Serum Tumor Markers for Malignancies AHS - G2124 Specialty Matched Consultant Advisory Panel review 8/21/2019. Reviewed by Avalon 2nd Quarter 2019 CAB. Under "When Covered" section: K.d. added ovarian cancer workup. Under "When Not Covered" section: added investigational statement "The use of urokinase plasminogen activator (uPA) and plasminogen activator inhibitor type 1 (PAI-1) as serum tumor markers is considered investigational; added AFP-L3 (Lens culinaris agglutinin reactive AFP) as investigational; added REVEAL Lung Nodule Characterization as investigational. Under Billing/Coding section: deleted coding table. Added CPT codes 81500, 81538, 81551, 82107, 83950, 85415, 86305, PLA code 0092U; Deleted CPT codes 81525, 81539. Medical Director review 8/2019.
Tagraxofusp-erzs (ElzonrisTM) Added HCPCS code J9269 to Billing/Coding section and deleted codes C9049, J3490, J3590, and J9999 effective 10/1/19.
Talimogene Laherparepvec (ImlygicTM) Specialty Matched Consultant Advisory Panel review 8/21/2019. No change to policy statement.

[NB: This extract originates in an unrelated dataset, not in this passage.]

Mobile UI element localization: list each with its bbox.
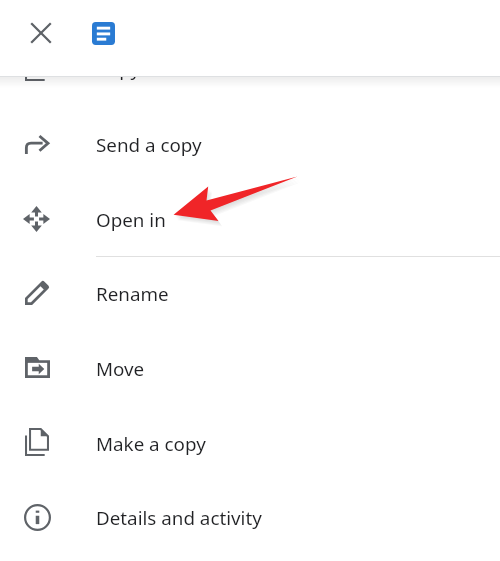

Testing for Targeted Therapy of Non-Small-Cell Lung Cancer AHS-M2030 Reviewed by Avalon 2nd Quarter 2019 CAB. Extensive revisions to "When Covered" section: Reordered and reworded indications, new statements for #2, 4, 5. Added note: For 5 or more gene tests being run on a tumor specimen (i.e. non-liquid biopsy) on the same platform, such as multi-gene panel next generation sequencing, please refer to AHS-R2162 Reimbursement Policy. Deleted coding table from Billing/Coding section and deleted CPT codes 81445, 81450, 81455. Medical Director review 8/2019.
Thyroid Disease Testing AHS - G2045 Reviewed by Avalon 2nd Quarter 2019 CAB. Medical Director review 9/2019. Removed coding table, codes listed instead. Clarified 1Eii section of when covered by adding the word total. When not covered section updated to include the exception "Total T4 testing for management of thyroid disease during pregnancy."
Topotecan Hydrochloride (Hycamtin) Specialty Matched Consultant Advisory Panel review 8/21/2019. No change to policy statement.
Transtympanic Micropressure Applications as a Treatment of Meniere's Disease Specialty Matched Consultant Advisory Panel review 9/21/2019.
Trastuzumab Under "When Covered," added Kanjinti (trastuzumab-anns) biosimilar to Herceptin (trastuzumab) for the treatment of HER2 overexpressing breast cancer and HER2 overexpressing metastatic gastric or gastroesophageal junction adenocarcinoma. Added reference to related policies for Perjeta, Kadcyla, and Tykerb. Added HCPCS codes Q5117, C9399, J3490, J3590 to Billing/Coding section effective 10/1/19. References added. Medical Director review 9/2019.